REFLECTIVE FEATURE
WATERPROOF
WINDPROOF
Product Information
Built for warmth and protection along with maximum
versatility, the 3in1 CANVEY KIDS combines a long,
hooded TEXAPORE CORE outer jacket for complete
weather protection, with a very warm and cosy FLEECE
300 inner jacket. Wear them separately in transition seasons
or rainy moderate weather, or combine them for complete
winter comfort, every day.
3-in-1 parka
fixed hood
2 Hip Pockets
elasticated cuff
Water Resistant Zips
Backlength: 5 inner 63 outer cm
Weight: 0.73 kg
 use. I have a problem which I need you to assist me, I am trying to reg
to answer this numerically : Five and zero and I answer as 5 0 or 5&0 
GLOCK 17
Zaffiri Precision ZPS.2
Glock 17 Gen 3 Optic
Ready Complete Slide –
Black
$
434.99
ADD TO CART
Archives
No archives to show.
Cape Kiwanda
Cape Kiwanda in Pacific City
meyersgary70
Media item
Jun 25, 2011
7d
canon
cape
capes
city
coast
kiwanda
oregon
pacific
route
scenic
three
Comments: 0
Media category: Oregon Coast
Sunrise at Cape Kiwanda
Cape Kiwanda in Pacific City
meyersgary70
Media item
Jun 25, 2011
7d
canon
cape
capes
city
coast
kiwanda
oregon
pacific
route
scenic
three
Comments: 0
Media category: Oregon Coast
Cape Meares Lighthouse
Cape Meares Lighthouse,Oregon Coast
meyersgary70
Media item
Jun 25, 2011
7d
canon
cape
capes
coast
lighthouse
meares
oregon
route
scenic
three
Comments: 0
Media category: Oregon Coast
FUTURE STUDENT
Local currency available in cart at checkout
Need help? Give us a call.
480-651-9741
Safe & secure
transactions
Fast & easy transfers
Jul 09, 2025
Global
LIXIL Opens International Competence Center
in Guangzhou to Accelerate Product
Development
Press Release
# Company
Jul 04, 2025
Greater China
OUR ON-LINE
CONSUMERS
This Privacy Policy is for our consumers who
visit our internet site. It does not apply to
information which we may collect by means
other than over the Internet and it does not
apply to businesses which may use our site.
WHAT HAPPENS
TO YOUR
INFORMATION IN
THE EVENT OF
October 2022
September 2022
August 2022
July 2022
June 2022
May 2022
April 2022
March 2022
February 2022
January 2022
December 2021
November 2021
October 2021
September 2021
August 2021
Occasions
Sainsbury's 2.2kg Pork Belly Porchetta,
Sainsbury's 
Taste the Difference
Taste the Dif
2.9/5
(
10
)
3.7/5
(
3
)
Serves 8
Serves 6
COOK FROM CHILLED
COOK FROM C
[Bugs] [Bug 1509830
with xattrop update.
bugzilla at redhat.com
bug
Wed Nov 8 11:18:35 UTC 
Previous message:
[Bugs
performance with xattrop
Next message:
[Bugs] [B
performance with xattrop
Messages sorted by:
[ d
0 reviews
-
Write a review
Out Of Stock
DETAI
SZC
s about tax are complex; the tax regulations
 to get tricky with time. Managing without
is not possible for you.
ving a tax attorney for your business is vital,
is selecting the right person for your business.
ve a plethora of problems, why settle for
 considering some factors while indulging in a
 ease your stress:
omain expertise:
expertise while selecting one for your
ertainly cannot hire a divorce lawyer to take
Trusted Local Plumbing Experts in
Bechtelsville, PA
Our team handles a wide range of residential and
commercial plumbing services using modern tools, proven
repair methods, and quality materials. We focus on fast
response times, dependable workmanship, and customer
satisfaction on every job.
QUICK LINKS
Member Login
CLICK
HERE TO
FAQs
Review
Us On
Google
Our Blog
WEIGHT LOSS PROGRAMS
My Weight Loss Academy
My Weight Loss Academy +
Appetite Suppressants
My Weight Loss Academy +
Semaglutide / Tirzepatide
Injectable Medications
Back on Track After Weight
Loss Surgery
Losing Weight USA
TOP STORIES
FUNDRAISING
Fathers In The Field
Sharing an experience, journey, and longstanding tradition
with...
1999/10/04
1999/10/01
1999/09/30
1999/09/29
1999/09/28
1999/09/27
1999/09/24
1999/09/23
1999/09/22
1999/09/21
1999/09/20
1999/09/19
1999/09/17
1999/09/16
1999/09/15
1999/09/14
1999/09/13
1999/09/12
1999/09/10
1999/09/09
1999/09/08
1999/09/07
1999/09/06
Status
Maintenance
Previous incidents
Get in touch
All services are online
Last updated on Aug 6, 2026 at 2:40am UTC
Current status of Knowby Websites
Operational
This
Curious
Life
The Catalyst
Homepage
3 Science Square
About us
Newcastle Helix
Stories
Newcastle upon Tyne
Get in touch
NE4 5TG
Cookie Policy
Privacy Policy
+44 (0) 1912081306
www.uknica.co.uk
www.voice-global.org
============
All of the material above should be printed exactly as it appears.

REFLECTIVE FEATURE
WATERPROOF
WINDPROOF
Product Information
Built for warmth and protection along with maximum
versatility, the 3in1 CANVEY KIDS combines a long,
hooded TEXAPORE CORE outer jacket for complete
weather protection, with a very warm and cosy FLEECE
300 inner jacket. Wear them separately in transition seasons
or rainy moderate weather, or combine them for complete
winter comfort, every day.
3-in-1 parka
fixed hood
2 Hip Pockets
elasticated cuff
Water Resistant Zips
Backlength: 5 inner 63 outer cm
Weight: 0.73 kg
 use. I have a problem which I need you to assist me, I am trying to reg
to answer this numerically : Five and zero and I answer as 5 0 or 5&0 
GLOCK 17
Zaffiri Precision ZPS.2
Glock 17 Gen 3 Optic
Ready Complete Slide –
Black
$
434.99
ADD TO CART
Archives
No archives to show.
Cape Kiwanda
Cape Kiwanda in Pacific City
meyersgary70
Media item
Jun 25, 2011
7d
canon
cape
capes
city
coast
kiwanda
oregon
pacific
route
scenic
three
Comments: 0
Media category: Oregon Coast
Sunrise at Cape Kiwanda
Cape Kiwanda in Pacific City
meyersgary70
Media item
Jun 25, 2011
7d
canon
cape
capes
city
coast
kiwanda
oregon
pacific
route
scenic
three
Comments: 0
Media category: Oregon Coast
Cape Meares Lighthouse
Cape Meares Lighthouse,Oregon Coast
meyersgary70
Media item
Jun 25, 2011
7d
canon
cape
capes
coast
lighthouse
meares
oregon
route
scenic
three
Comments: 0
Media category: Oregon Coast
FUTURE STUDENT
Local currency available in cart at checkout
Need help? Give us a call.
480-651-9741
Safe & secure
transactions
Fast & easy transfers
Jul 09, 2025
Global
LIXIL Opens International Competence Center
in Guangzhou to Accelerate Product
Development
Press Release
# Company
Jul 04, 2025
Greater China
OUR ON-LINE
CONSUMERS
This Privacy Policy is for our consumers who
visit our internet site. It does not apply to
information which we may collect by means
other than over the Internet and it does not
apply to businesses which may use our site.
WHAT HAPPENS
TO YOUR
INFORMATION IN
THE EVENT OF
October 2022
September 2022
August 2022
July 2022
June 2022
May 2022
April 2022
March 2022
February 2022
January 2022
December 2021
November 2021
October 2021
September 2021
August 2021
Occasions
Sainsbury's 2.2kg Pork Belly Porchetta,
Sainsbury's 
Taste the Difference
Taste the Dif
2.9/5
(
10
)
3.7/5
(
3
)
Serves 8
Serves 6
COOK FROM CHILLED
COOK FROM C
[Bugs] [Bug 1509830
with xattrop update.
bugzilla at redhat.com
bug
Wed Nov 8 11:18:35 UTC 
Previous message:
[Bugs
performance with xattrop
Next message:
[Bugs] [B
performance with xattrop
Messages sorted by:
[ d
0 reviews
-
Write a review
Out Of Stock
DETAI
SZC
s about tax are complex; the tax regulations
 to get tricky with time. Managing without
is not possible for you.
ving a tax attorney for your business is vital,
is selecting the right person for your business.
ve a plethora of problems, why settle for
 considering some factors while indulging in a
 ease your stress:
omain expertise:
expertise while selecting one for your
ertainly cannot hire a divorce lawyer to take
Trusted Local Plumbing Experts in
Bechtelsville, PA
Our team handles a wide range of residential and
commercial plumbing services using modern tools, proven
repair methods, and quality materials. We focus on fast
response times, dependable workmanship, and customer
satisfaction on every job.
QUICK LINKS
Member Login
CLICK
HERE TO
FAQs
Review
Us On
Google
Our Blog
WEIGHT LOSS PROGRAMS
My Weight Loss Academy
My Weight Loss Academy +
Appetite Suppressants
My Weight Loss Academy +
Semaglutide / Tirzepatide
Injectable Medications
Back on Track After Weight
Loss Surgery
Losing Weight USA
TOP STORIES
FUNDRAISING
Fathers In The Field
Sharing an experience, journey, and longstanding tradition
with...
1999/10/04
1999/10/01
1999/09/30
1999/09/29
1999/09/28
1999/09/27
1999/09/24
1999/09/23
1999/09/22
1999/09/21
1999/09/20
1999/09/19
1999/09/17
1999/09/16
1999/09/15
1999/09/14
1999/09/13
1999/09/12
1999/09/10
1999/09/09
1999/09/08
1999/09/07
1999/09/06
Status
Maintenance
Previous incidents
Get in touch
All services are online
Last updated on Aug 6, 2026 at 2:40am UTC
Current status of Knowby Websites
Operational
This
Curious
Life
The Catalyst
Homepage
3 Science Square
About us
Newcastle Helix
Stories
Newcastle upon Tyne
Get in touch
NE4 5TG
Cookie Policy
Privacy Policy
+44 (0) 1912081306
www.uknica.co.uk
www.voice-global.org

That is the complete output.